12 Vis: Data Visualization Basics

Purpose: The most powerful way for us to learn about a dataset is to visualize the data. Throughout this class we will make extensive use of the grammar of graphics, a powerful graphical programming grammar that will allow us to create just about any graph you can imagine!

Reading: (None, this is the reading)

12.0.1 q1 Inspect a dataset

Inspect the diamonds dataset. What do the cut, color, and clarity variables mean?

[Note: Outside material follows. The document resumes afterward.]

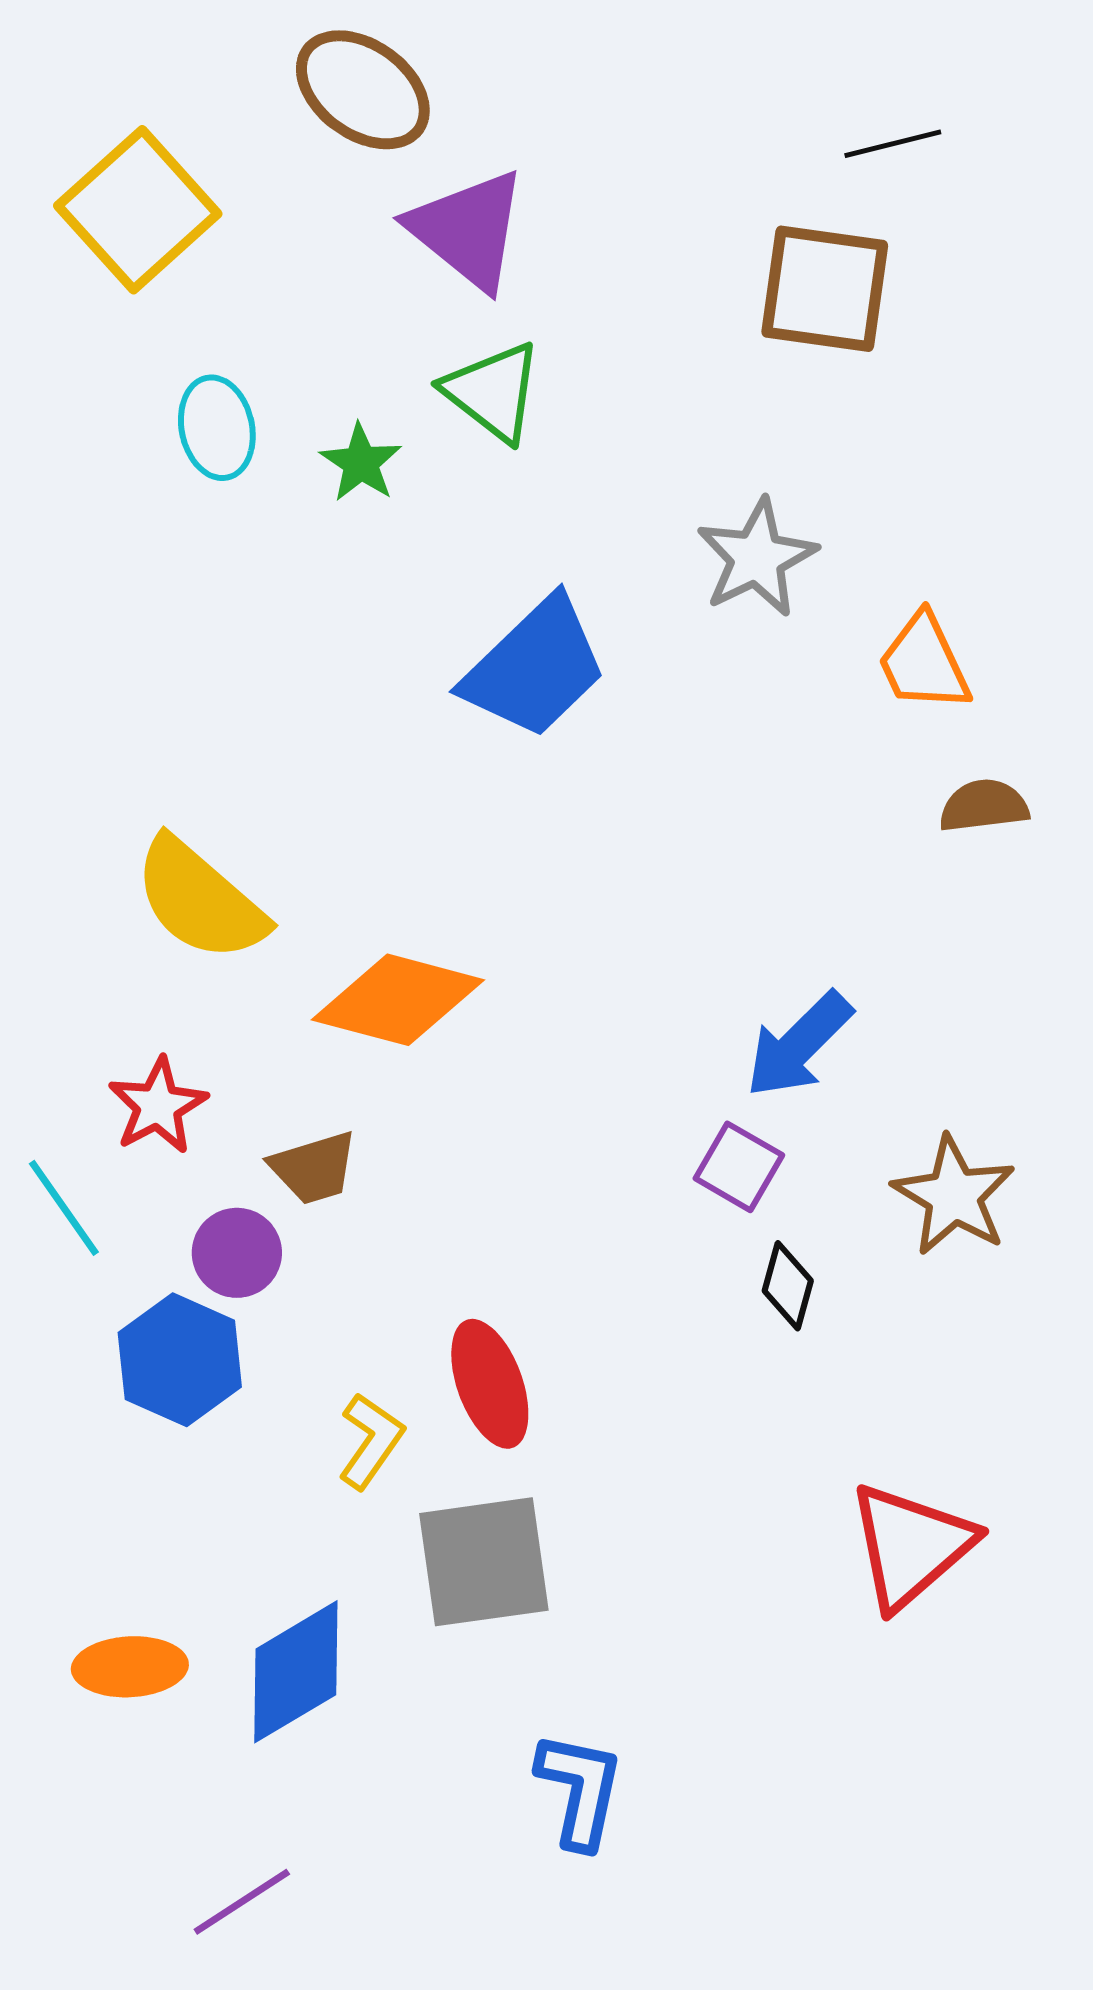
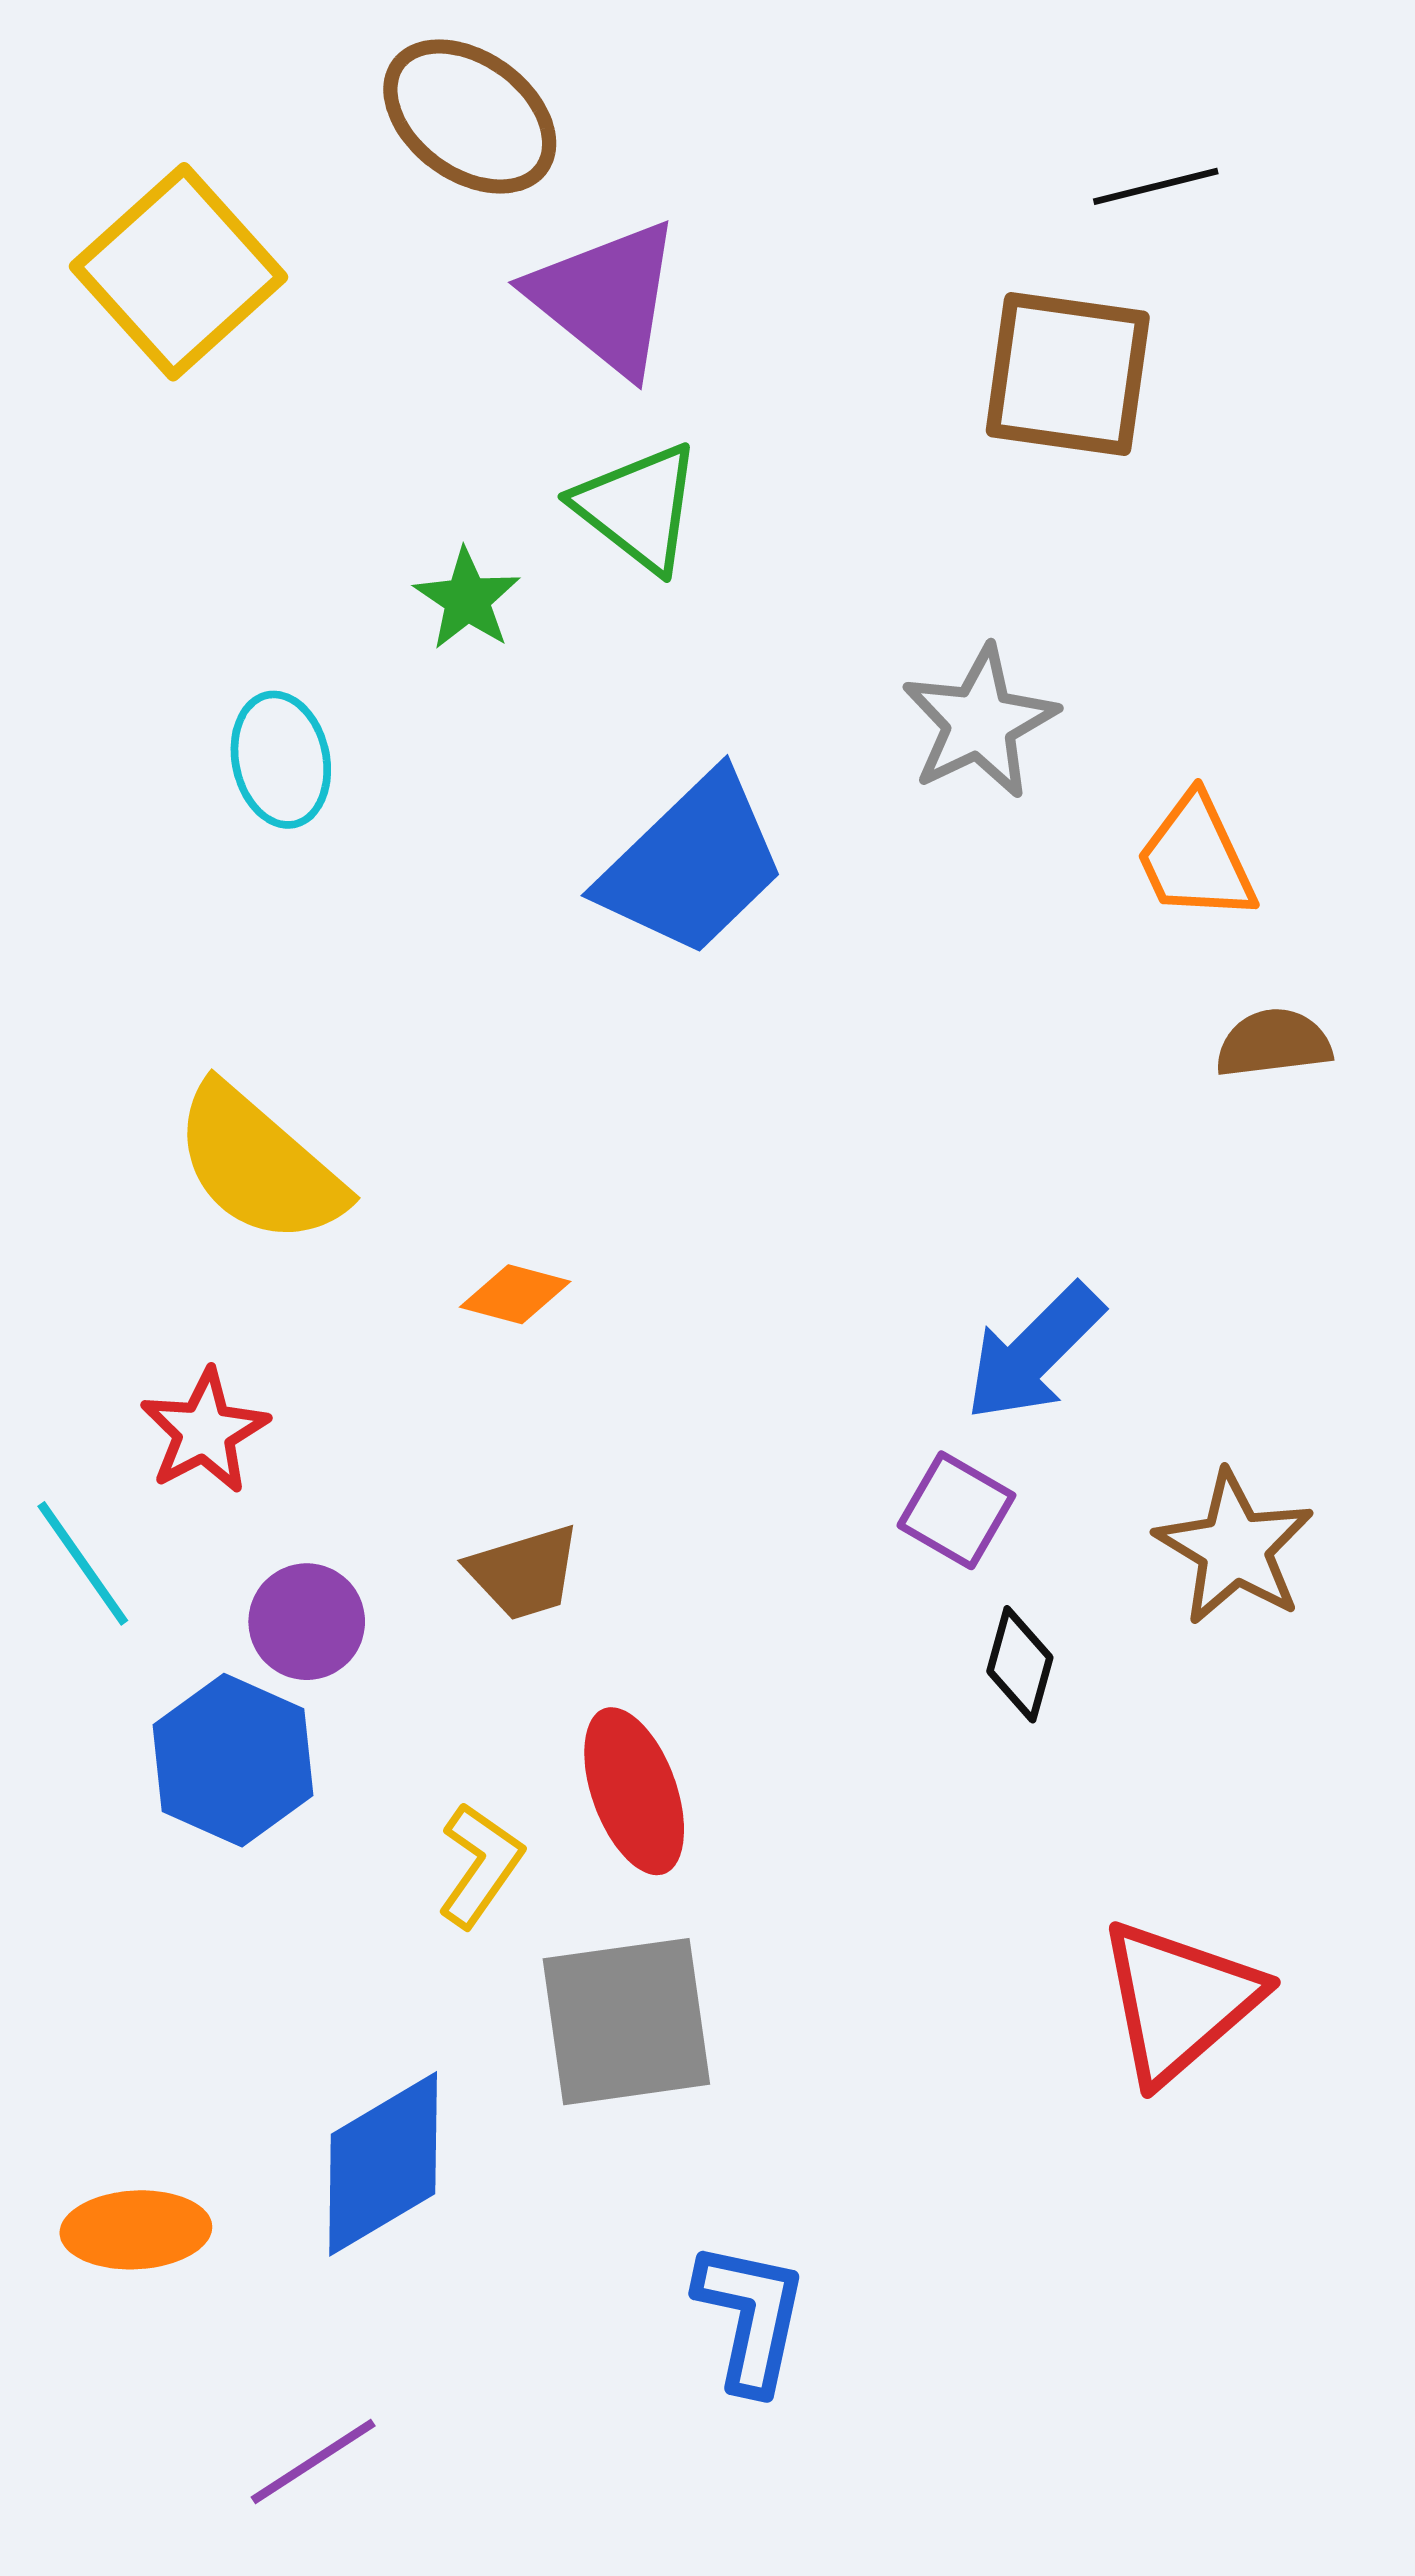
cyan ellipse: (217, 428) -> (281, 760), moved
orange diamond: (398, 1000) -> (515, 1294), size x0.5
brown trapezoid: (314, 1168) -> (524, 1572), moved
orange ellipse: (130, 1667) -> (136, 2230), moved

Hint: We learned how to inspect a dataset in e-data-00-basics!

?diamonds

12.0.2 q2 Standard checks

Use your “standard checks” to determine what variables the dataset has.

glimpse(diamonds)
## Rows: 53,940
## Columns: 10
## $ carat   <dbl> 0.23, 0.21, 0.23, 0.29, 0.31, 0.24, 0.24, 0.26, 0.22, 0.23, 0.…
## $ cut     <ord> Ideal, Premium, Good, Premium, Good, Very Good, Very Good, Ver…
## $ color   <ord> E, E, E, I, J, J, I, H, E, H, J, J, F, J, E, E, I, J, J, J, I,…
## $ clarity <ord> SI2, SI1, VS1, VS2, SI2, VVS2, VVS1, SI1, VS2, VS1, SI1, VS1, …
## $ depth   <dbl> 61.5, 59.8, 56.9, 62.4, 63.3, 62.8, 62.3, 61.9, 65.1, 59.4, 64…
## $ table   <dbl> 55, 61, 65, 58, 58, 57, 57, 55, 61, 61, 55, 56, 61, 54, 62, 58…
## $ price   <int> 326, 326, 327, 334, 335, 336, 336, 337, 337, 338, 339, 340, 34…
## $ x       <dbl> 3.95, 3.89, 4.05, 4.20, 4.34, 3.94, 3.95, 4.07, 3.87, 4.00, 4.…
## $ y       <dbl> 3.98, 3.84, 4.07, 4.23, 4.35, 3.96, 3.98, 4.11, 3.78, 4.05, 4.…
## $ z       <dbl> 2.43, 2.31, 2.31, 2.63, 2.75, 2.48, 2.47, 2.53, 2.49, 2.39, 2.…

The diamonds dataset has variables carat, cut, color, clarity, depth, table, price, x, y, z.

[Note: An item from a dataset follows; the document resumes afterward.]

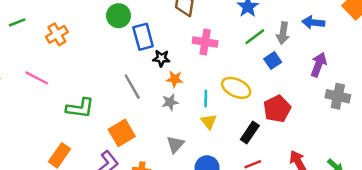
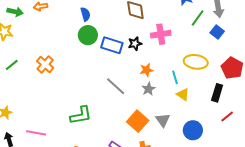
blue rectangle: (143, 37) -> (112, 45), turned -40
black star: (161, 58) -> (135, 44), moved
pink line: (37, 78) -> (36, 133), moved
orange square: (122, 133) -> (138, 121), moved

Now that we have the list of variables in the dataset, we know what we can visualize!

12.1 The Grammar of Graphics

In this class, we’ll use the Grammar of Graphics for data visualization. This is implemented in the ggplot2 package. The anatomy of a ggplot is broken down below:

## NOTE: No need to edit; run and inspect

ggplot(            # 1. Starting a ggplot
  data = diamonds  # 2. Dataset to visualize
) +                # 3. Adding elements to the plot
  geom_point(      # 4. Geometry
    mapping = aes( # 5. `Aes`thetic mapping
      x = carat,   # 5.1. Mapping the `x` variable
      y = depth    # 5.2. Mapping the `y` variable
    )
  )

The core idea in ggplot is that we can break every concievable plot down into just a few elements:

  • Data (the data argument): The data to visualize
  • Geometries (or geom_*() functions): The visual elements we’ll use to show the data
  • Mapping (the relationship between the data and the geometries)

Assuming we’re not messing with the data[1], this implies that making a plot boils down to choosing the geometries and mapping geometries to the data. This is a bit abstract, but once you internalize this approach, you can make virtually any plot you can imagine.

[1] Sometimes we’ll mess with the data to make a more informative plot—stay tuned!

Let’s practice: Adapt the code above to complet the task below.

12.1.1 q3 Make your first ggplot

Using ggplot, visualize price vs carat with points. What trend do you observe?

Hint: Usually the language y vs x refers to the vertical axis vs horizontal axis. This is the opposite order from the way we often specify x, y pairs. Language is hard!

## TODO: Complete this code
ggplot(diamonds) +
  geom_point(aes(x = carat, y = price))

Observations:

  • price generally increases with carat
  • The trend is not ‘clean’; there is no single curve in the relationship

12.2 A note on aesthetics

The function aes() is short for aesthetics. Aesthetics in ggplot are the mapping of variables in a dataframe to visual elements in the graph. For instance, in the plot above you assigned carat to the x aesthetic, and price to the y aesthetic. But there are many more aesthetics you can set, some of which vary based on the geom_ you are using to visualize.

## NOTE: This is some more advanced code we'll learn to write later
diamonds %>% 
  group_by(carat) %>% 
  summarize(
    price = mean(price),
    n = n()
  ) %>% 
  
  # This is the focus of this code: Note the 
  # additional `linewidth` argument to aes()
  ggplot() +
  geom_line(aes(x = carat, y = price, linewidth = n))

As with any R function, we can consult the documentation to learn more.

12.2.1 q4 Read the docs

Look up the documentation for geom_point(), and scroll down to the Aesthetics section. What aesthetics (other than x and y) does geom_point() accept?

12.2.2 q5 Visualize a third variable

Adapt your code from q3 to visualize price, carat, and cut simultaneously.

Hint: Remember that you can add additional aesthetic mappings in aes().

## TODO: Complete this code
ggplot(diamonds) +
  geom_point(aes(x = carat, y = price, color = cut))

Observations:

  • price generally increases with carat
  • The cut helps explain the variation in price;
    • Ideal cut diamonds tend to be more expensive
    • Fair cut diamonds tend to be less expensive